それから、優しく髪をなでると、長いキスをしてきた。トロン。やばい、溶けそうだ。
「桃子ちゃん」
「ん?」
「愛してるよ」
「うん」
聖君はもぞもぞと後ろから私を抱きしめ、
「は~~」
とため息をついた。
「どうしたの?」
「癒されるって思って」
ほんと、疲れてるんだな。
「聖君」
「ん?何?」
「何かちょっとのことでも、話してくれていいからね」
「え?」
「嫌なこととか、なんでも。隠さないで話してね」
「え?うん。話してるよ?」
「ほんと?」
「うん」
「なんにも隠してない?」
「うん」
そうか。じゃあ、大丈夫だよね。
「あ…」
「え?」
「そういえば、言ってないことがあった」
「何?」
ドキ。なんだろう。
「俺、足の裏にたこができちゃってて、痛いんだよね」
「…」
たこ?!
「ぼろって取れると、またできちゃうの。あれ、どうにかならないかな」
たこ~~?
「桃子ちゃんの足にはないね。足の裏柔らかくって、綺麗だもんね」
「…痛いの?」
「ちょっとね、歩きすぎたり、ずっと立ちっぱなしだとね」
あ、そうか。バイトってずっと立ってるんだもんね。
「あ、それと」
「え?何?」
ドキ。今度は何?
「最近、日焼けした皮膚、むけちゃうんだ。ごめんね、シーツに俺の皮あったら」
「へ?」
「汚いよね?」
「ううん、大丈夫。そんなことあまり気にならないし」
えっと。それだけ?
「むぎゅ~~」
あ、抱きしめてきた。
「桃子ちゃん、今日も思い切り抱きたいんだけど」
「え?」
「疲れちゃってて、眠いや。もう寝てもいい?」
「い、いいよ?もちろん」
「おやすみ、桃子ちゃん」
「おやすみなさい」
5秒後、すうって寝息が聞こえた。
疲れてないよなんて言ってたくせに、やっぱりお疲れだったじゃないか。遠慮したのかな?聖君。

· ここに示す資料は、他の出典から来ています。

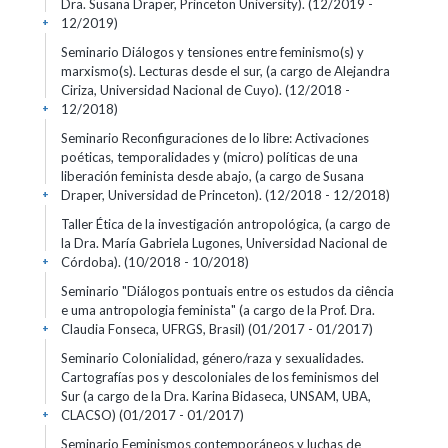
Dra. Susana Draper, Princeton University).
(12/2019 -
12/2019)
+
Seminario Diálogos y tensiones entre feminismo(s) y
marxismo(s). Lecturas desde el sur, (a cargo de Alejandra
Ciriza, Universidad Nacional de Cuyo).
(12/2018 -
12/2018)
+
Seminario Reconfiguraciones de lo libre: Activaciones
poéticas, temporalidades y (micro) políticas de una
liberación feminista desde abajo, (a cargo de Susana
Draper, Universidad de Princeton).
(12/2018 - 12/2018)
+
Taller Ética de la investigación antropológica, (a cargo de
la Dra. María Gabriela Lugones, Universidad Nacional de
Córdoba).
(10/2018 - 10/2018)
+
Seminario "Diálogos pontuais entre os estudos da ciência
e uma antropologia feminista" (a cargo de la Prof. Dra.
Claudia Fonseca, UFRGS, Brasil)
(01/2017 - 01/2017)
+
Seminario Colonialidad, género/raza y sexualidades.
Cartografías pos y descoloniales de los feminismos del
Sur (a cargo de la Dra. Karina Bidaseca, UNSAM, UBA,
CLACSO)
(01/2017 - 01/2017)
+
Seminario Feminismos contemporáneos y luchas de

本当は、なんでも話してくれたら嬉しい。タコの話でもいいし、なんでも。
でも、タコ。
そうか、この爽やか聖君の足でも、タコはできてしまうのか。にっくきタコめ。聖君を苦しめるとは、許さん。
なんちゃって。ほんとは聖君の足にできたタコなら、それすら好きになったりしそうなんだけど。って、変態だよね、やっぱり、その発想。
聖君の寝息を聞きながら私も眠りについた。聖君がいつでも、安心していられますように、そんなことを思いながら。